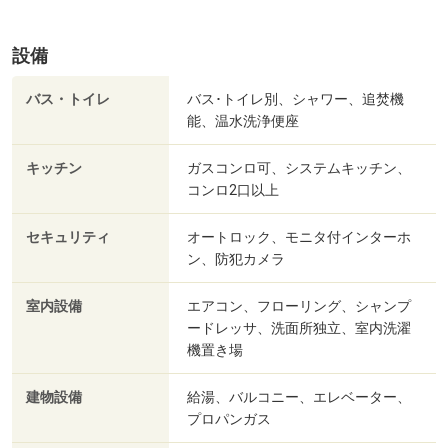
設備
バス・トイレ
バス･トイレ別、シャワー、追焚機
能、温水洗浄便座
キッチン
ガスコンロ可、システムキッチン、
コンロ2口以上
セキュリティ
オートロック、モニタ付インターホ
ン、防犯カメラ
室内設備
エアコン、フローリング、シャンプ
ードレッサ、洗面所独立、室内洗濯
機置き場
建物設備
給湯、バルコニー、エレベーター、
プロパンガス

● ● ● ● ●

Pictures stay out; the records above are otherwise reproduced exactly.

Answer space:
設備
バス・トイレ
バス･トイレ別、シャワー、追焚機
能、温水洗浄便座
キッチン
ガスコンロ可、システムキッチン、
コンロ2口以上
セキュリティ
オートロック、モニタ付インターホ
ン、防犯カメラ
室内設備
エアコン、フローリング、シャンプ
ードレッサ、洗面所独立、室内洗濯
機置き場
建物設備
給湯、バルコニー、エレベーター、
プロパンガス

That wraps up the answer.